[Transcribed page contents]

___

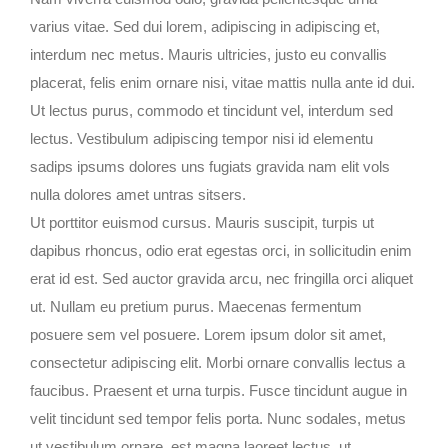
varius vitae. Sed dui lorem, adipiscing in adipiscing et,
interdum nec metus. Mauris ultricies, justo eu convallis
placerat, felis enim ornare nisi, vitae mattis nulla ante id dui.
Ut lectus purus, commodo et tincidunt vel, interdum sed
lectus. Vestibulum adipiscing tempor nisi id elementu
sadips ipsums dolores uns fugiats gravida nam elit vols
nulla dolores amet untras sitsers.
Ut porttitor euismod cursus. Mauris suscipit, turpis ut
dapibus rhoncus, odio erat egestas orci, in sollicitudin enim
erat id est. Sed auctor gravida arcu, nec fringilla orci aliquet
ut. Nullam eu pretium purus. Maecenas fermentum
posuere sem vel posuere. Lorem ipsum dolor sit amet,
consectetur adipiscing elit. Morbi ornare convallis lectus a
faucibus. Praesent et urna turpis. Fusce tincidunt augue in
velit tincidunt sed tempor felis porta. Nunc sodales, metus
ut vestibulum ornare, est magna laoreet lectus, ut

___

Restate each record from above word for word, excluding any picture it holds.

= Solution to this exercise =
varius vitae. Sed dui lorem, adipiscing in adipiscing et,
interdum nec metus. Mauris ultricies, justo eu convallis
placerat, felis enim ornare nisi, vitae mattis nulla ante id dui.
Ut lectus purus, commodo et tincidunt vel, interdum sed
lectus. Vestibulum adipiscing tempor nisi id elementu
sadips ipsums dolores uns fugiats gravida nam elit vols
nulla dolores amet untras sitsers.
Ut porttitor euismod cursus. Mauris suscipit, turpis ut
dapibus rhoncus, odio erat egestas orci, in sollicitudin enim
erat id est. Sed auctor gravida arcu, nec fringilla orci aliquet
ut. Nullam eu pretium purus. Maecenas fermentum
posuere sem vel posuere. Lorem ipsum dolor sit amet,
consectetur adipiscing elit. Morbi ornare convallis lectus a
faucibus. Praesent et urna turpis. Fusce tincidunt augue in
velit tincidunt sed tempor felis porta. Nunc sodales, metus
ut vestibulum ornare, est magna laoreet lectus, ut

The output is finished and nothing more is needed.